Tonight's dinner was Asian Greens Stir Fry. I used to make a mixed veggie stir fry regularly, but somewhere along the way I got tired of that meal even though I still wanted stir fry. That was when Asian Greens Stir Fry was born. Let me say that this is in no way authentic Asian cuisine so much as a stereotypically Asian cooking method (high heat, a wok, and frequent stirring) and some Asian-inspired flavors. However, it's easy, delicious, and good for you.

Asian Greens Stir Fry
Olive oil and toasted sesame oil
1 med. onion
4 cloves garlic (or less, if you're not a huge fan)
1 tsp. chopped fresh ginger, optional
1 bag of pre-washed baby spinach (or equivalent)
1 small to medium head of napa cabbage
8 heads of baby bok choy
1 brick of tofu (frozen and thawed, optional)
lemon pepper and soy sauce to taste
toasted sesame seeds to garnish, optional

1. Cut and wash all your veggies and have them ready to go.
2. Over high heat, saute the onions in the oils until they begin to soften, add the garlic (and ginger, if using). Meanwhile, cook the tofu on an electric skillet or in a large non-stick skillet.

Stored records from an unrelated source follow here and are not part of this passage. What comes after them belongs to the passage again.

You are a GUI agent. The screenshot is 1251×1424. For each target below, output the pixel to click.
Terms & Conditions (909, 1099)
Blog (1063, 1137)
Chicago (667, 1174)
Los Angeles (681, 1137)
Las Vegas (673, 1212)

3. Add the stem parts of the leafy greans, stirring often.
4. When the stems are almost done, add the leafy parts of the greens, stirring often.
5. Add a bit of soy sauce and lemon pepper (to taste) and the tofu, stir to incorporate.

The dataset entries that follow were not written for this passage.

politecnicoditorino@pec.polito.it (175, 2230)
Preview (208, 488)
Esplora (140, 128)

6. Serve over rice and sprinkle with toasted sesame seeds.

Helpful Hints
  • You do not need to use toasted sesame oil, but it adds some lovely flavor.
  • This seems like a ton of food, but it's almost all greens, so it will cook down dramatically. Speaking of which, you can easily substitute other greens if you like, but make sure they are quick cooking greens (kale is probably not a good option here), or you can adjust the amounts (e.g., more cabbage and less bok choy)
  • You can cook the tofu in your wok, but if you do, a non-stick wok will work the best for you. I would also saute the tofu first, then remove it before starting with the other ingredients.
  • The key to stir fries is to have every ingredient ready to go before you turn on the heat. Once you start to add ingredients, especially in this dish, everything cooks REALLY quickly and you won't have to time to cut as you go. 
  • The tofu is an optional ingredient, but we like it. You don't have to use frozen, you can use fresh. Or, if you're incredibly planful, you can thaw your tofu and marinate it before cooking it for some added flavor. 
  • We use a rice cooker for brown rice with this, which takes a while. You can make it quicker by using a faster cooking rice (regular white rice, jasmine, basmati, etc.) or by using minute rice.